Can the USA achieve its carbon reduction targets and set an example for the world to follow?

The United States has set a target of 2030 to halve its greenhouse gas emissions, a goal of 100% clean energy by 2035 and Net Zero by 2050. Yet its CO2 emissions only fell by 3% in 2023, an increase on its average of 1% reduction each year between 2012 and 2021 but still some way short of the 6% annual reduction required to achieve its climate targets under the Paris Agreement.

The US faces significant challenges to decarbonise: a poor railway infrastructure means it is still heavily reliant on road and air transport; 144 million homes to heat, many of them requiring upgrades to be more energy efficient; and legacy power grids, mostly built to accommodate coal and has plants, are in need of an overhaul to be ready for a green transition.

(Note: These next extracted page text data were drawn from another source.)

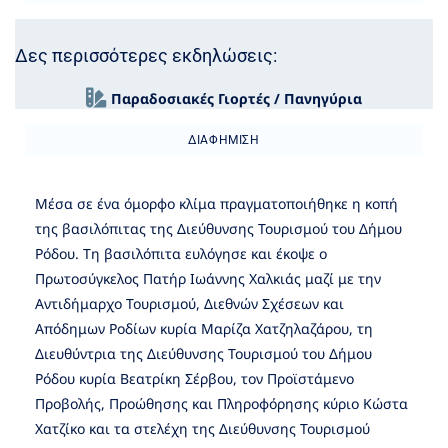
Δες περισσότερες εκδηλώσεις:
Παραδοσιακές Γιορτές / Πανηγύρια
ΔΙΑΦΉΜΙΣΗ
Μέσα σε ένα όμορφο κλίμα πραγματοποιήθηκε η κοπή
της βασιλόπιτας της Διεύθυνσης Τουρισμού του Δήμου
Ρόδου. Τη βασιλόπιτα ευλόγησε και έκοψε ο
Πρωτοσύγκελος Πατήρ Ιωάννης Χαλκιάς μαζί με την
Αντιδήμαρχο Τουρισμού, Διεθνών Σχέσεων και
Απόδημων Ροδίων κυρία Μαρίζα Χατζηλαζάρου, τη
Διευθύντρια της Διεύθυνσης Τουρισμού του Δήμου
Ρόδου κυρία Βεατρίκη Σέρβου, τον Προϊστάμενο
Προβολής, Προώθησης και Πληροφόρησης κύριο Κώστα
Χατζίκο και τα στελέχη της Διεύθυνσης Τουρισμού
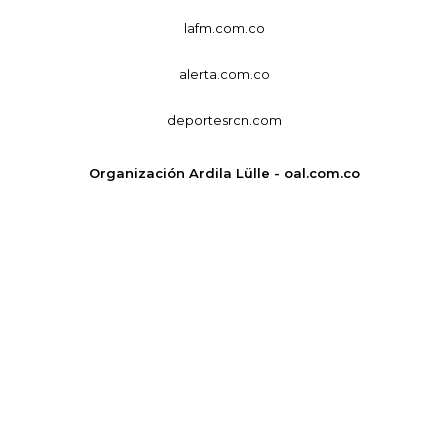
lafm.com.co
alerta.com.co
deportesrcn.com
Organización Ardila Lülle - oal.com.co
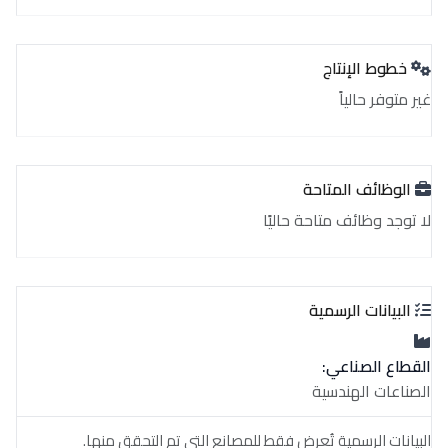
خطوط الإنتاج
غير متوفر حالياً
الوظائف المتاحة
لا توجد وظائف متاحة حاليًا
البيانات الرسمية
القطاع الصناعي:
الصناعات الهندسية
البيانات الرسمية تُعرض فقط للمصانع التي تم التحقق منها.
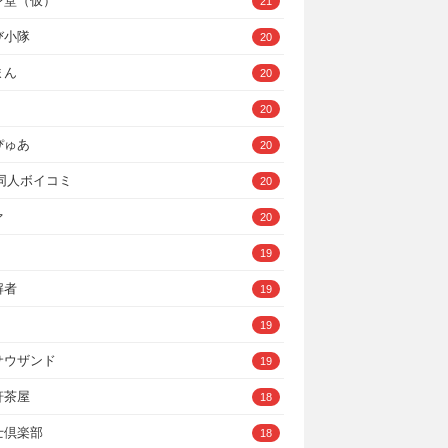
ン堂（仮）
21
び小隊
20
まん
20
20
ぴゅあ
20
A同人ボイコミ
20
ァ
20
19
解者
19
19
サウザンド
19
軒茶屋
18
士倶楽部
18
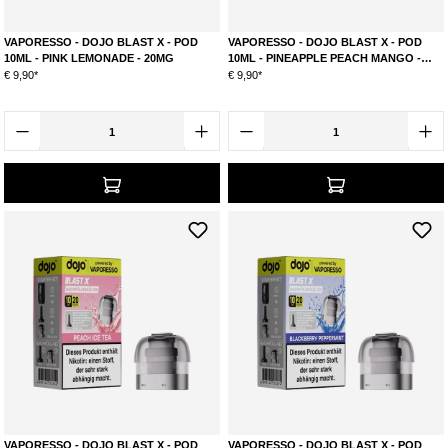
VAPORESSO - DOJO BLAST X - POD
VAPORESSO - DOJO BLAST X - POD
10ML - PINK LEMONADE - 20MG
10ML - PINEAPPLE PEACH MANGO -
20MG
€ 9,90*
€ 9,90*
VAPORESSO - DOJO BLAST X - POD
VAPORESSO - DOJO BLAST X - POD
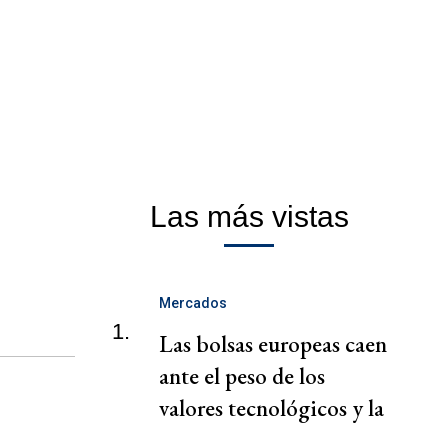
Las más vistas
Mercados
1.
Las bolsas europeas caen
ante el peso de los
valores tecnológicos y la
tensión en Oriente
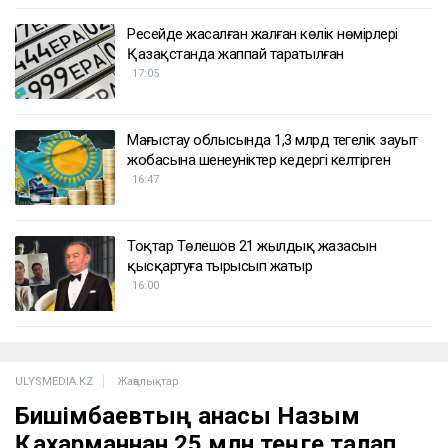
ҚАЗІР ОҚЫЛЫП ЖАТЫР
Сатыбалдының ұлына тиесілі болған базар
алты рет аукционға шығарылып, ақыры
сатылды
17:25
Ресейде жасалған жалған көлік нөмірлері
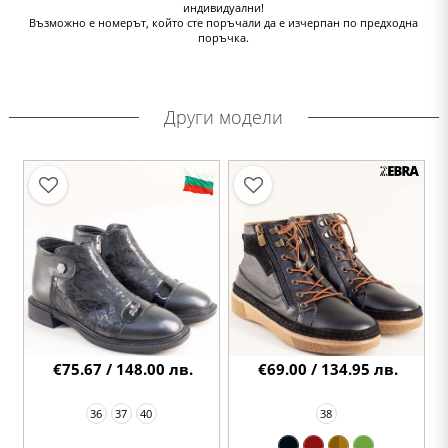
индивидуални!
Възможно е номерът, който сте поръчали да е изчерпан по предходна
поръчка.
Други модели
€75.67 / 148.00 лв.
€69.00 / 134.95 лв.
36
37
40
38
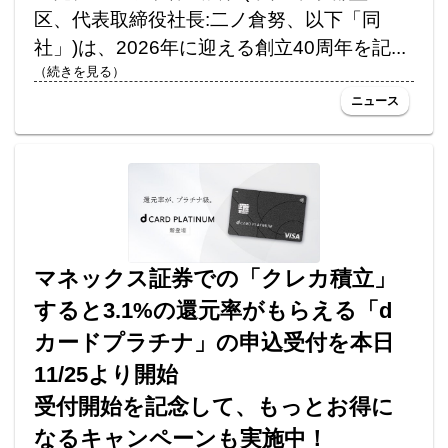
区、代表取締役社長:二ノ倉努、以下「同
社」)は、2026年に迎える創立40周年を記...
（続きを見る）
ニュース
マネックス証券での「クレカ積立」
すると3.1%の還元率がもらえる「d
カードプラチナ」の申込受付を本日
11/25より開始
受付開始を記念して、もっとお得に
なるキャンペーンも実施中！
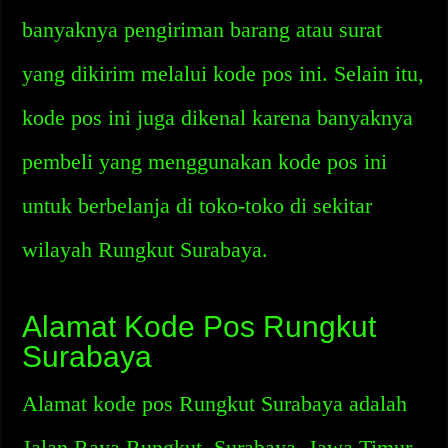
banyaknya pengiriman barang atau surat
yang dikirim melalui kode pos ini. Selain itu,
kode pos ini juga dikenal karena banyaknya
pembeli yang menggunakan kode pos ini
untuk berbelanja di toko-toko di sekitar
wilayah Rungkut Surabaya.
Alamat Kode Pos Rungkut
Surabaya
Alamat kode pos Rungkut Surabaya adalah
Jalan Raya Rungkut, Surabaya, Jawa Timur,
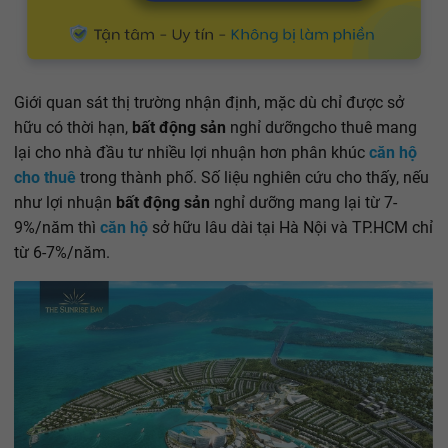
Giới quan sát thị trường nhận định, mặc dù chỉ được sở
hữu có thời hạn,
bất động sản
nghỉ dưỡng
cho thuê mang
lại cho nhà đầu tư nhiều lợi nhuận hơn phân khúc
căn hộ
cho thuê
trong thành phố. Số liệu nghiên cứu cho thấy, nếu
như lợi nhuận
bất động sản
nghỉ dưỡng mang lại từ 7-
9%/năm thì
căn hộ
sở hữu lâu dài tại Hà Nội và TP.HCM chỉ
từ 6-7%/năm.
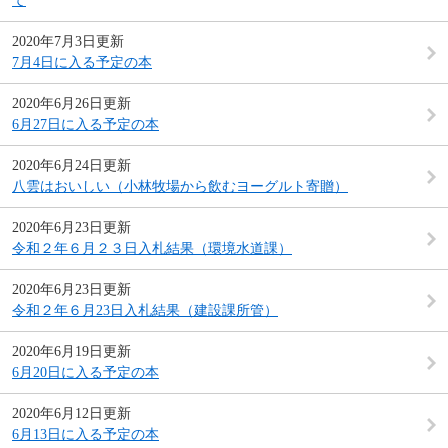
て
2020年7月3日更新
7月4日に入る予定の本
2020年6月26日更新
6月27日に入る予定の本
2020年6月24日更新
八雲はおいしい（小林牧場から飲むヨーグルト寄贈）
2020年6月23日更新
令和２年６月２３日入札結果（環境水道課）
2020年6月23日更新
令和２年６月23日入札結果（建設課所管）
2020年6月19日更新
6月20日に入る予定の本
2020年6月12日更新
6月13日に入る予定の本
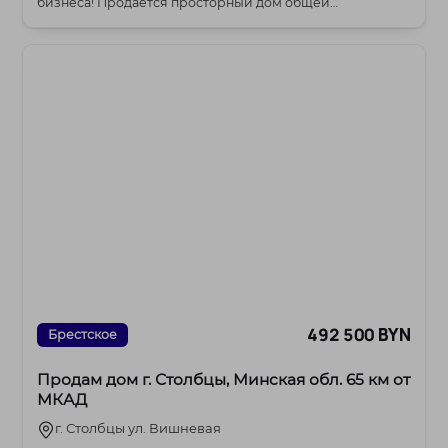
бизнеса! Продаётся просторный дом общей
площадью...
492 500 BYN
Брестское
Продам дом г. Столбцы, Минская обл. 65 км от
МКАД
г. Столбцы ул. Вишневая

However, the nation is one of the world’s great innovators and has the capital and the skills to overcome the technical obstacles to lead the way towards a Net Zero economy. But does it have the will to overcome the logistical and political hurdles?

Speakers:

  • Dr Leah C. Stokes—Professor of Environmental Politics at Uni of California, Senior Policy Consultant at Rewiring America and host of climate change podcast A Matter of Degrees, author of Short Circuiting Policy: Interest Groups and the Battle over Clean Energy and Climate Policy in the American States.
  • Dr Ellen Stofan—Under Secretary for Science and Research, Smithsonian Institution. Under Secretary Stofan oversees the Smithsonian science museums and six science research centres as well as the Smithsonian Libraries and Archives, and the Museum Conservation Institute. Stofan is the former director of the National Air and Space Museum and NASA Chief Scientist. 
  • Angela Saini (Chair)—Award-winning, New York-based science journalist, broadcaster and author of The Patriarchs: How Men Came to Rule and Superior: The Return of Race Science, Inferior: How Science Got Women Wrong. Angela teaches science writing at Massachusetts Institute of Technology.